Ask questions first - market surveys don’t work
I know a little about many things, and a lot about a few of them. When I need to learn about a product’s benefits, nothing takes the place of interviews. Surveys may give you general trends, but they won’t tell you why your customer needed your product, or what it does for him. Conversations with customers will tell you that.
In fact, most people are eager to tell you why they like a good product.
But first, you need to figure out what to ask. Then you need to talk to experts and customers (not always the same thing).
If you’re working in a company, your management will help with the people to ask. If you’re a consultant, your clients will do it. Heck, they may even help with the questions. But the best source of questions may be your own brain cells.
I haven’t found any magic bullet for choosing questions. I usually focus my practice on areas like semiconductor electronics that I know from career experience. But when I’m faced with a subject I don’t know well, there’s no substitute for online research and actually using the product. I just follow my nose.

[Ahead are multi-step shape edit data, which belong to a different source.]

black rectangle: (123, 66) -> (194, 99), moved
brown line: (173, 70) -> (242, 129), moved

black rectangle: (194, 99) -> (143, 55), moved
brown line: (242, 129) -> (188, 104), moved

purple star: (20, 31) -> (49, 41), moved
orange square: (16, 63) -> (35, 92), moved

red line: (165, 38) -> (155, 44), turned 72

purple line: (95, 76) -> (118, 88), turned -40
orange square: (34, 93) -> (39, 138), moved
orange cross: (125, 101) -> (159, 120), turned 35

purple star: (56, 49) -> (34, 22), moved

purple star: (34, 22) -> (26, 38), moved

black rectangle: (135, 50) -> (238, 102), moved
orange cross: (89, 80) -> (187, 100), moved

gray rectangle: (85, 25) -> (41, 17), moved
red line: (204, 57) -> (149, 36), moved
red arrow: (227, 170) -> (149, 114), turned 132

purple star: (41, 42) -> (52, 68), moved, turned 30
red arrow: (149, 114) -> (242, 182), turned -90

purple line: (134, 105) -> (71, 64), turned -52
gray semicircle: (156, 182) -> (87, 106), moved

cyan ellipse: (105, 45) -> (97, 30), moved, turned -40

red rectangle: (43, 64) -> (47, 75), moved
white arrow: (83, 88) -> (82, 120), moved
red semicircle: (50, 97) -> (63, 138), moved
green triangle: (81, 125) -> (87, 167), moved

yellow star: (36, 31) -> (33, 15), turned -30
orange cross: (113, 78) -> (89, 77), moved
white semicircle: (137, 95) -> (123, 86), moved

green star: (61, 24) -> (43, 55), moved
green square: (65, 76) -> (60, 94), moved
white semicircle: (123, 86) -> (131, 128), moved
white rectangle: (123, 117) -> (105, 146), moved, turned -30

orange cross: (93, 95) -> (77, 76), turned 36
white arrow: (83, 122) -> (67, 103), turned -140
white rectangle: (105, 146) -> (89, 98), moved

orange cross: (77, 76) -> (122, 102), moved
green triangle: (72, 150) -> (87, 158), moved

When I wrote web copy for Boinx Software’s FotoMagico, a digital image slideshow program, I knew a little about the market. I’d already suffered with PowerPoint, and I knew how put together a quick slideshow with FotoMagico. For the fine points, I read everything on the Boinx web site, and played with the program for a couple days.
Then I thought about why a customer chose the program, what competitive advantages it gave, and what features made it a must-have product.
Boinx put me in touch with their technical support engineer and five professional-level customers. I got some great answers. But I also got information I hadn’t expected.
Everyone mentioned how fast a show could be assembled, so I knew what the primary advantage was. But the emotional impact of smooth transitions with perfectly-synched music, the pan and zoom capabilities rivaling professional video editing suites - those responses were sparked by the original questions.
I always get something I don’t explicitly ask for. That’s what makes interviews so powerful.
In a blog exchange about marketing to engineers with advertising/PR agency McClenahan Bruer last February [2007], I made the point that surveys would never tell you what the customer values most. I acknowledged the agency’s point about interviews being limited to a few customers. I just couldn’t agree with their methods.
If you’re mounting an advertising campaign with mass-market techniques, surveys may tell you how old your customers are, their interests, and what they read.
But specifics - their special job challenges, biggest career problems, what gets them out of bed to go to work - won’t come from surveys. You need to ask them.
The best way around the one-on-one interview limitation may be a blog. Before a blog will work, you need to have readership. But it will be a targeted audience, through readers’ own self-selection. And you’ll get answers from more than a few people.